TASK INPUTS Start Marker
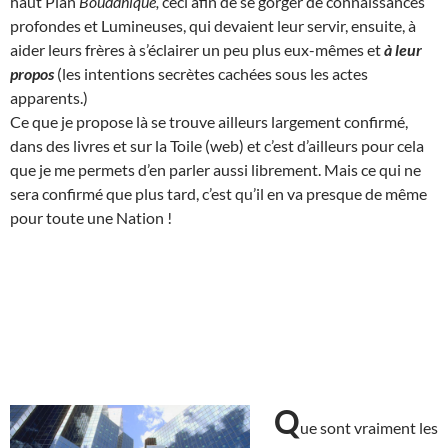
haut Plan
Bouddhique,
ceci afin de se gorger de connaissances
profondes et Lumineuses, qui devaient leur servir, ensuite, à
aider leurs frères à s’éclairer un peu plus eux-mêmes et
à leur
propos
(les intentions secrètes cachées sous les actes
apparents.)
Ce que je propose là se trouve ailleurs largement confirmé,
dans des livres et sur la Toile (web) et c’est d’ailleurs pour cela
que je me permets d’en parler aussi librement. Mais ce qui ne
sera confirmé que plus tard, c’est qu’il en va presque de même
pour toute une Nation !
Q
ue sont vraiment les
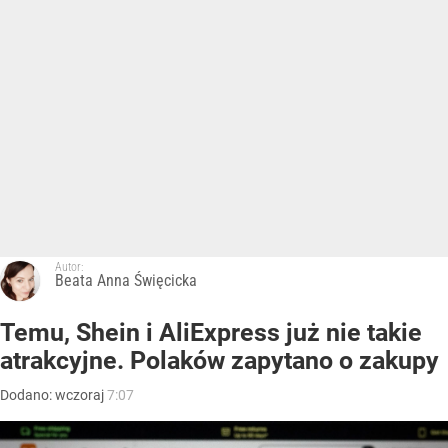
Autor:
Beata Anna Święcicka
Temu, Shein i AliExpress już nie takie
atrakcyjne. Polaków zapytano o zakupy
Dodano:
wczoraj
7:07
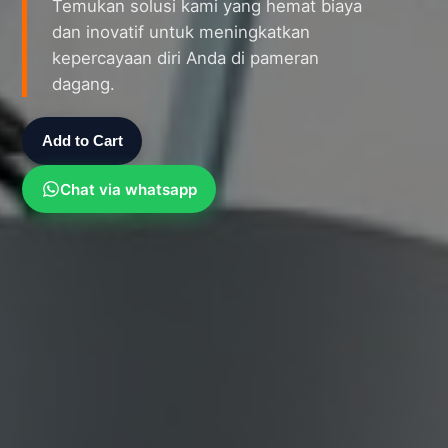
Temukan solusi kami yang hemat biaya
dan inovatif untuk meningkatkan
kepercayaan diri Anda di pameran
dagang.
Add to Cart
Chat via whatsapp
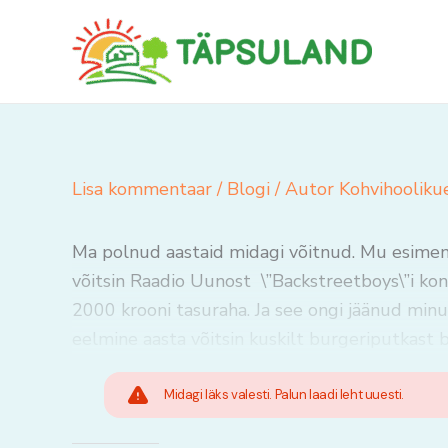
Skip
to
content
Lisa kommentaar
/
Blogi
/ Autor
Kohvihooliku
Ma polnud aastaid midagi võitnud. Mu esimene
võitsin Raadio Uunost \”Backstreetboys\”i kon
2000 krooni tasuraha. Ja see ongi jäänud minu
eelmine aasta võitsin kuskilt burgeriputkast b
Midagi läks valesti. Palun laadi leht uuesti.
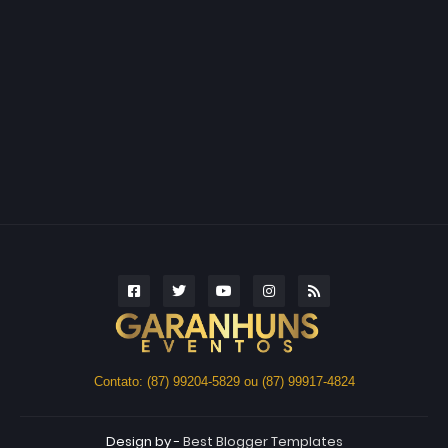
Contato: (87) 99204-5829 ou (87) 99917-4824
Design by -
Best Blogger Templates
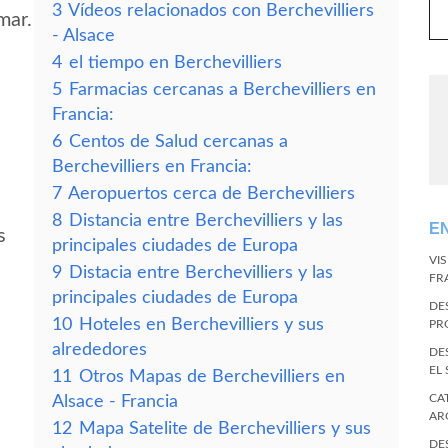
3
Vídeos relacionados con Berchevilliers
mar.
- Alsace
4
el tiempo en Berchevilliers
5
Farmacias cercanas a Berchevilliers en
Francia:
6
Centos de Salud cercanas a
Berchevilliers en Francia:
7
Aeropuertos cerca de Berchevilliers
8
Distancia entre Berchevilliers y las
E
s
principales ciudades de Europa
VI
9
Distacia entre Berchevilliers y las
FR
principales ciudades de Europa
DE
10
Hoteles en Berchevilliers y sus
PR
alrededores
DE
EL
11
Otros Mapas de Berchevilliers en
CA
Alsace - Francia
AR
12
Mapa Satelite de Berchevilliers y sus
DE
TASK INPUTS End Marker
TASK REQUIREMENTS: Return each line of the entries that holds the string "pour".

ANSWER TO THIS EXERCISE:
dans des livres et sur la Toile (web) et c’est d’ailleurs pour cela
pour toute une Nation !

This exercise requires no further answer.